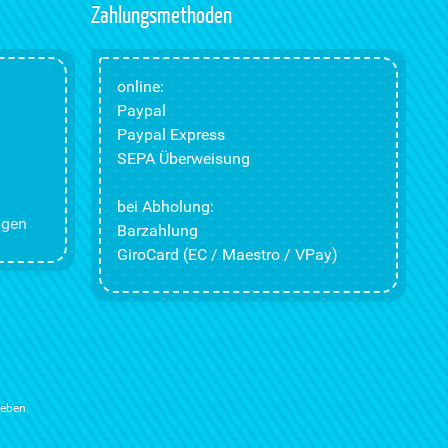
Zahlungsmethoden
online:
Paypal
Paypal Express
SEPA Überweisung
bei Abholung:
ngen
Barzahlung
GiroCard (EC / Maestro / VPay)
ieben.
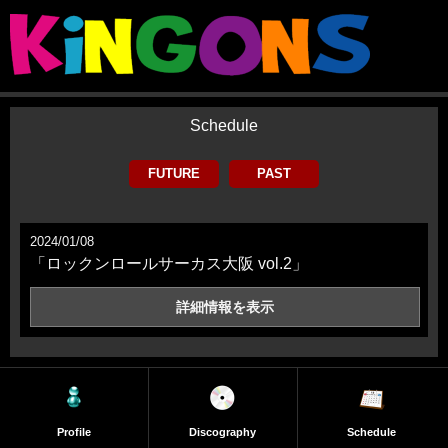
Schedule
FUTURE
PAST
2024/01/08
「ロックンロールサーカス大阪 vol.2」
詳細情報を
表示
Profile
Discography
Schedule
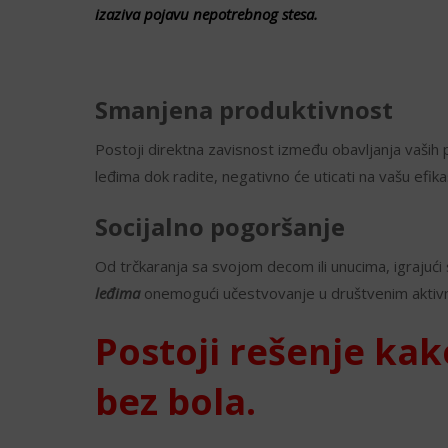
izaziva pojavu nepotrebnog stesa.
Smanjena produktivnost
Postoji direktna zavisnost između obavljanja vaših p
leđima dok radite, negativno će uticati na vašu efik
Socijalno pogoršanje
Od trčkaranja sa svojom decom ili unucima, igrajući 
leđima
onemogući učestvovanje u društvenim aktivn
Postoji rešenje kak
bez bola.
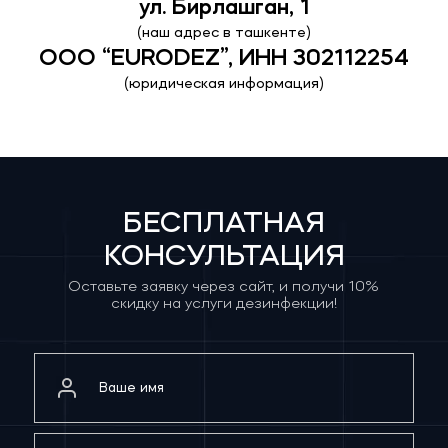
ул. Бирлашган, 1
(наш адрес в ташкенте)
ООО “EURODEZ”, ИНН 302112254
(юридическая информация)
БЕСПЛАТНАЯ
КОНСУЛЬТАЦИЯ
Оставьте заявку через сайт, и получи 10%
скидку на услуги дезинфекции!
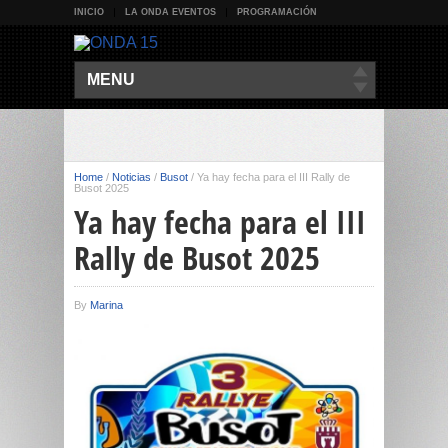
INICIO
LA ONDA EVENTOS
PROGRAMACIÓN
MENU
Home
/
Noticias
/
Busot
/
Ya hay fecha para el III Rally de
Busot 2025
Ya hay fecha para el III
Rally de Busot 2025
By
Marina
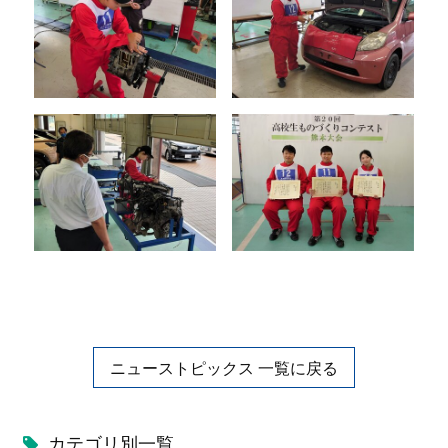
ニューストピックス 一覧に戻る
カテゴリ別一覧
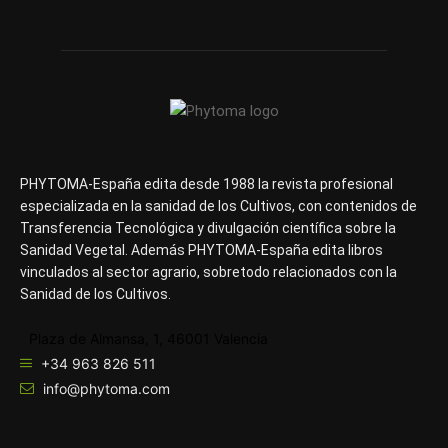
PHYTOMA-España edita desde 1988 la revista profesional
especializada en la sanidad de los Cultivos, con contenidos de
Transferencia Tecnológica y divulgación científica sobre la
Sanidad Vegetal. Además PHYTOMA-España edita libros
vinculados al sector agrario, sobretodo relacionados con la
Sanidad de los Cultivos.
Plaza de Almansa, 1, 46001 Valencia
+34 963 826 511
info@phytoma.com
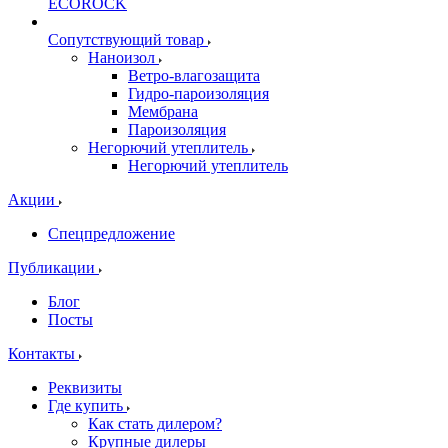
ECOROCK
Сопутствующий товар
Наноизол
Ветро-влагозащита
Гидро-пароизоляция
Мембрана
Пароизоляция
Негорючий утеплитель
Негорючий утеплитель
Акции
Спецпредложение
Публикации
Блог
Посты
Контакты
Реквизиты
Где купить
Как стать дилером?
Крупные дилеры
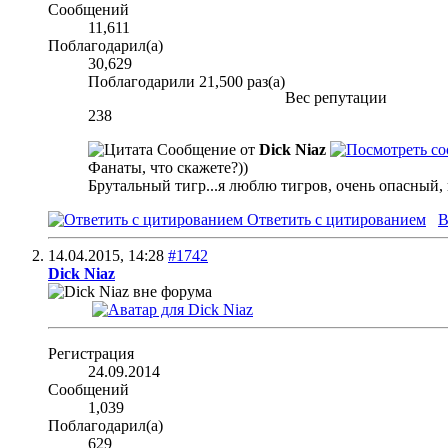
Сообщений
11,611
Поблагодарил(а)
30,629
Поблагодарили 21,500 раз(а)
Вес репутации
238
Сообщение от
Dick Niaz
Фанаты, что скажете?))
Брутальный тигр...я люблю тигров, очень опасный,
Ответить с цитированием
В
14.04.2015,
14:28
#1742
Dick Niaz
Регистрация
24.09.2014
Сообщений
1,039
Поблагодарил(а)
629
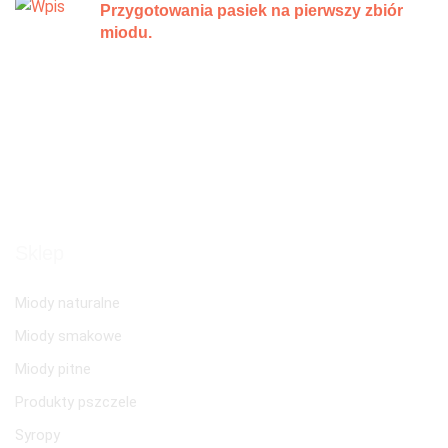
Przygotowania pasiek na pierwszy zbiór
miodu.
Sklep
Miody naturalne
Miody smakowe
Miody pitne
Produkty pszczele
Syropy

What is required. Without any of the pictures, reproduce the listing above exactly.

Expected answer.
Zahlungsmethoden
online:
Paypal
Paypal Express
SEPA Überweisung
bei Abholung:
ngen
Barzahlung
GiroCard (EC / Maestro / VPay)
ieben.
Schedule
FUTURE
PAST
2024/01/08
「ロックンロールサーカス大阪 vol.2」
詳細情報を
表示
Profile
Discography
Schedule
izaziva pojavu nepotrebnog stesa.
Smanjena produktivnost
Postoji direktna zavisnost između obavljanja vaših p
leđima dok radite, negativno će uticati na vašu efik
Socijalno pogoršanje
Od trčkaranja sa svojom decom ili unucima, igrajući 
leđima
onemogući učestvovanje u društvenim aktivn
Postoji rešenje kak
bez bola.
ул. Бирлашган, 1
(наш адрес в ташкенте)
ООО “EURODEZ”, ИНН 302112254
(юридическая информация)
БЕСПЛАТНАЯ
КОНСУЛЬТАЦИЯ
Оставьте заявку через сайт, и получи 10%
скидку на услуги дезинфекции!
INICIO
LA ONDA EVENTOS
PROGRAMACIÓN
MENU
Home
/
Noticias
/
Busot
/
Ya hay fecha para el III Rally de
Busot 2025
Ya hay fecha para el III
Rally de Busot 2025
By
Marina
ニューストピックス 一覧に戻る
カテゴリ別一覧
PHYTOMA-España edita desde 1988 la revista profesional
especializada en la sanidad de los Cultivos, con contenidos de
Transferencia Tecnológica y divulgación científica sobre la
Sanidad Vegetal. Además PHYTOMA-España edita libros
vinculados al sector agrario, sobretodo relacionados con la
Sanidad de los Cultivos.
Plaza de Almansa, 1, 46001 Valencia
+34 963 826 511
info@phytoma.com
ECOROCK
Сопутствующий товар
Наноизол
Ветро-влагозащита
Гидро-пароизоляция
Мембрана
Пароизоляция
Негорючий утеплитель
Негорючий утеплитель
Акции
Спецпредложение
Публикации
Блог
Посты
Контакты
Реквизиты
Где купить
Как стать дилером?
Крупные дилеры
Сообщений
11,611
Поблагодарил(а)
30,629
Поблагодарили 21,500 раз(а)
Вес репутации
238
Сообщение от
Dick Niaz
Фанаты, что скажете?))
Брутальный тигр...я люблю тигров, очень опасный,
Ответить с цитированием
В
14.04.2015,
14:28
#1742
Dick Niaz
Регистрация
24.09.2014
Сообщений
1,039
Поблагодарил(а)
629
Przygotowania pasiek na pierwszy zbiór
miodu.
Sklep
Miody naturalne
Miody smakowe
Miody pitne
Produkty pszczele
Syropy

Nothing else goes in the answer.